A record-breaking 182,000 consumer packaged goods were introduced in 2006--17% more than the previous year, according to a report issued yesterday by Mintel International.
There's been a significant increase in products with better-for-you positioning, but the trend also is driven by new products that take an ethical stance--such as those claiming links to fair-trade, sustainability, ecological friendliness and charitable causes. Such products doubled last year and appeared in an ever more diverse array of categories--from food to paper products to fuel.

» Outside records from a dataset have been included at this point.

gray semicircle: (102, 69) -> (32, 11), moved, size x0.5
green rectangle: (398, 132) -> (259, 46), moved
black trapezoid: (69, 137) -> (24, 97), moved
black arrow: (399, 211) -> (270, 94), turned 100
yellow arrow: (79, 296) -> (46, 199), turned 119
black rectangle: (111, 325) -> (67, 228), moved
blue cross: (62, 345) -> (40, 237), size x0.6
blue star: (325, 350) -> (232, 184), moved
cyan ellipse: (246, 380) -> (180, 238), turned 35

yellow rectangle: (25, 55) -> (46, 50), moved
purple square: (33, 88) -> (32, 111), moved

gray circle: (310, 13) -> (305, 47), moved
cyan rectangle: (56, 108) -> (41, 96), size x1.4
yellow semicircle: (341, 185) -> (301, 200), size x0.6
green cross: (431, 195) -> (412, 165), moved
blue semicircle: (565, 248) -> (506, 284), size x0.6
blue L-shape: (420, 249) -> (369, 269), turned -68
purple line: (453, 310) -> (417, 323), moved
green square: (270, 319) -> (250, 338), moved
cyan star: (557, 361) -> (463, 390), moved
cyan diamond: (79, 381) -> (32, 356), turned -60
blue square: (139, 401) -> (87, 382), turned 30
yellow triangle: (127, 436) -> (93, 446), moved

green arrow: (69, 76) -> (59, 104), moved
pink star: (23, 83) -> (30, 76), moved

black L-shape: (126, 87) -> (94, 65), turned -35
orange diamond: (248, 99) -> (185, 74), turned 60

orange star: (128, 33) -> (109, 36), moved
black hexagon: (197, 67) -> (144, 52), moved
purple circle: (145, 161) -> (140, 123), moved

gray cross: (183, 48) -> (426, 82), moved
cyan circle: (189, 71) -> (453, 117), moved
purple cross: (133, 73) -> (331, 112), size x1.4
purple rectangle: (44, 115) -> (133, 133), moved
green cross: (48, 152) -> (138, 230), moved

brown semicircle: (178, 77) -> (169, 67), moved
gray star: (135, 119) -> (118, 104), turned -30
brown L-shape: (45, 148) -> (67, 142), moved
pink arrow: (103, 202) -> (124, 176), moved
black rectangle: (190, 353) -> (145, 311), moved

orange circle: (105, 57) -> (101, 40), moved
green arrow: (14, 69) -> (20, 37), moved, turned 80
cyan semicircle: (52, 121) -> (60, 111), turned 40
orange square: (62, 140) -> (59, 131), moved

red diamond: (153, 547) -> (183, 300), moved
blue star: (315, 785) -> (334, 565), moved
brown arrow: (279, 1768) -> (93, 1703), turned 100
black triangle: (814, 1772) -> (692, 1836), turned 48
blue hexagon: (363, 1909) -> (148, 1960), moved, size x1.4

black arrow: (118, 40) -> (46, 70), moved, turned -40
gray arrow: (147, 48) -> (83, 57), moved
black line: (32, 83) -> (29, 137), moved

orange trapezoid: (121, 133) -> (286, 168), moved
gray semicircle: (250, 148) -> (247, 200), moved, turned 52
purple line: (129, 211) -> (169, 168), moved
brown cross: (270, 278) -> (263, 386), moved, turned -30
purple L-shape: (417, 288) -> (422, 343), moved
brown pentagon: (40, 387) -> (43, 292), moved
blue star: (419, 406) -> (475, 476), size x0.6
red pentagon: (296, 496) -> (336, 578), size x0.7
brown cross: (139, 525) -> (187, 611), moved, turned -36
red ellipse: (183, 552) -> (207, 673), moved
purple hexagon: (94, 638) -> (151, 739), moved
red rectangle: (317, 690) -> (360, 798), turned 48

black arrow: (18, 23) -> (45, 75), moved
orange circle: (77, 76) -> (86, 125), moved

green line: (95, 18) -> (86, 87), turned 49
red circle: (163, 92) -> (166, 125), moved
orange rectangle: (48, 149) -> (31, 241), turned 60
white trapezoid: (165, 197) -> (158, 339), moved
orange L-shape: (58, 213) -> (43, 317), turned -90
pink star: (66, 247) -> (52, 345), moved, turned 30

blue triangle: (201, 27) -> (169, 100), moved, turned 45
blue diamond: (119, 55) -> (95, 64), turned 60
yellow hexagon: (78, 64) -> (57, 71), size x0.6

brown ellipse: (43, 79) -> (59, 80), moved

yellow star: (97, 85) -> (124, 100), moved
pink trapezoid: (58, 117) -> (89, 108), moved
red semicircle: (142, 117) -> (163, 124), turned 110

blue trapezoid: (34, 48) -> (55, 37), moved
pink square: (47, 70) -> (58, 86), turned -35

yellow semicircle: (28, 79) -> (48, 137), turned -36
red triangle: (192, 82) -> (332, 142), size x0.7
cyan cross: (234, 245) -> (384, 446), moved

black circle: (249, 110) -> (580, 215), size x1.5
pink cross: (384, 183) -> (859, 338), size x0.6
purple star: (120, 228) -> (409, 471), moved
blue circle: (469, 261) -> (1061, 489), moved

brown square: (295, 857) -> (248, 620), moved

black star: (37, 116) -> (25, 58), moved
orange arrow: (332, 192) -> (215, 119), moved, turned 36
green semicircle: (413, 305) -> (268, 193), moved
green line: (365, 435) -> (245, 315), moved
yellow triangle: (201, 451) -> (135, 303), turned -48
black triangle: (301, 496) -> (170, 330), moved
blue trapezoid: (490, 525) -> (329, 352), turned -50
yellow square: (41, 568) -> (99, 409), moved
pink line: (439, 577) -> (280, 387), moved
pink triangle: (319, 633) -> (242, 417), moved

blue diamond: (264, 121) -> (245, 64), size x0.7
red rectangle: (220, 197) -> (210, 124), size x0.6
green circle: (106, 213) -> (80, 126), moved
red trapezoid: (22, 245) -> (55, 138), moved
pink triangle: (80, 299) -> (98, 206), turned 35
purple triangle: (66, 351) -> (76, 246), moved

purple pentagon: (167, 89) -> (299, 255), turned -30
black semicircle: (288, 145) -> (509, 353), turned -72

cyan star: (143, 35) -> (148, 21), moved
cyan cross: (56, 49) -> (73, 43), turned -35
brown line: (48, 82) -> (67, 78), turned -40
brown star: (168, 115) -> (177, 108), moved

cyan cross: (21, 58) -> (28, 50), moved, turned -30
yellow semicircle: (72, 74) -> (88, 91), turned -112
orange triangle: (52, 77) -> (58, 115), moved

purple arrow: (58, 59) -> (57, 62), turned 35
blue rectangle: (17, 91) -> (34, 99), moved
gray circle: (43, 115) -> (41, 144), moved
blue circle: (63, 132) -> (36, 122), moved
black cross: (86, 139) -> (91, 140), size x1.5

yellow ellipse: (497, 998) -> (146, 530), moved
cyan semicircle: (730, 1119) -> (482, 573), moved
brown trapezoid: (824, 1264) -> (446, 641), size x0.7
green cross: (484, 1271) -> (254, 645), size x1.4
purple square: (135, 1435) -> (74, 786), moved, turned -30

Packaged Facts, the publishing division of MarketResearch.com, calls the trend "conscientious consumerism." It also released a report this week, claiming that grocery sales of products making ethical claims grew to nearly $33 billion in 2006, up 17% from 2005.
This is not your father's old green marketing campaign, which promoted recyclable packaging and ozone-friendliness. Today, claims of "organic" and "sustainable" and "biodegradable" are just the tip of the trend. Current eco-friendly products make claims such as "No GMOs (genetically modified ingredients); hormone-free; no animal clones; no animal testing; fair trade; locally grown; and cage-free, to name a few.
Retailers and consumer product companies are working at the same pace to meet consumers' demand for eco-friendly products. For example, Whole Foods has banned live lobsters, and D'Agostino Supermarkets in New York City offers "certified humane" meat and dairy products.
"More majority corporations are becoming visibly involved," said Susan Porjes, a Packaged Facts analyst. "Wal-Mart is repositioning itself on an ethical platform--not just through organic foods, but energy-saving technologies.
Colgate recently majority-bought Tom's of Maine. L'Oreal acquired The Body Shop. Kellogg introduced organic versions of some of its best-selling cereals like Rice Krispies. Kraft launched a 30% Rainforest Alliance-certified blend of Yuban coffee. Likewise, Costco and Sam's Club have launched private-label Fair Trade coffees."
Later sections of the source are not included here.